Ford is considering using bamboo as an automotive raw material. Will you buy it?

[Netease Smart News, April 15] Ford is considering using bamboo as a raw material, which is no different from the 2008 concept car Baggoo.

Bamboo is a favorite of pandas and a hardy plant. But can bamboo really be used to produce cars? This may sound strange, but automaker Ford announced on Thursday (April 13) that it will try to use bamboo in car interiors.

Trying new materials in cars is not new to Ford. They also used wool, tequila skin, and even the unwanted tomato skin in the Heinz ketchup factory.

Ford said it is considering combining bamboo and plastic to make automotive parts such as cables and cooling fans.

Janet Yin said: "The bamboo is amazing." She is an engineer at the Ford China Research Center in Nanjing. "Bamboo is tough, flexible, and renewable.

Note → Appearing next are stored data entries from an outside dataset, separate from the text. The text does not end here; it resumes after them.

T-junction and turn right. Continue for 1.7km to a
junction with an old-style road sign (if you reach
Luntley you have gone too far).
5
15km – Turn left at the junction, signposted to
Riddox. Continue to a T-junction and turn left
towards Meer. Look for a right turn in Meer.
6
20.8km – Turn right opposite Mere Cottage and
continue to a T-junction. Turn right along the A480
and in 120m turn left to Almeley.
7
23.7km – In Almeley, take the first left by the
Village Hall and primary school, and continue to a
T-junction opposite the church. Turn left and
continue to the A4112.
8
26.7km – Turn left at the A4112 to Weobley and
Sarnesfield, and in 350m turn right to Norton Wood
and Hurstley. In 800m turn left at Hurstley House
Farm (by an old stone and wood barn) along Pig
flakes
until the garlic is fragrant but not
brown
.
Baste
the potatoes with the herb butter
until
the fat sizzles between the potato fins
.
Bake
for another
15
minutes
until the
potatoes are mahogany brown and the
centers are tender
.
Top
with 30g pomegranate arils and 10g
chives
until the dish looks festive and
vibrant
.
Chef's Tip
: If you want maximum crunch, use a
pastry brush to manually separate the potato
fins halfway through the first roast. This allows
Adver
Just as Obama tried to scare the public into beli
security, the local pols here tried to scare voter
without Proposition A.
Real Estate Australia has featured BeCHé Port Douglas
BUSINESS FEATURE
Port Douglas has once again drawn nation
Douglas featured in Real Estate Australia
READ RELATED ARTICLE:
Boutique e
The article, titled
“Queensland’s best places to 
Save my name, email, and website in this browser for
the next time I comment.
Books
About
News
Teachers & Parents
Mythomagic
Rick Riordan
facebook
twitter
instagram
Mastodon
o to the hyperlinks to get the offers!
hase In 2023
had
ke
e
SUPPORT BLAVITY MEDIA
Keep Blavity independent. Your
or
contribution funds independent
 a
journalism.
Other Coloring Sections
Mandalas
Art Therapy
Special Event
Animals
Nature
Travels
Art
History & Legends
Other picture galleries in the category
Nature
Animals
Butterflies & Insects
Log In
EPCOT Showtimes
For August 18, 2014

It has abundant resources in China and many other places in Asia." Bamboo's tensile strength is comparable to metal, even better than some metals. In some parts of South America it is used to make simple highway bridges.

More and more automakers tend to think of biomaterials as a substitute for renewable plastics. Ford is one of them. For example, sugar cane and volcanic rock gray sound like high-grade shampoo ingredients, but in fact, Hyundai (Hyundai) used this material in certain automotive fabrics.

However, there are examples of failures. Toyota used soy products on cars and US owners filed suit this month, claiming that the material was eaten by rats and caused thousands of dollars in damage.

Janet Yin said that when using new biomaterials or renewable materials in automobiles, they must prove that they are as good as the original material, and even better and more durable. She said: “When I tell people how we use sustainable, renewable materials to make cars, we usually encounter two attitudes: either we really appreciate my idea or we just want to ensure the quality of the new material. To prove to them the reliability of the new materials, they will be successfully convinced."

In addition, Ford claims that it has recovered approximately 25 million plastic water bottles from landfills for use in the manufacture of seat fabrics in automobiles.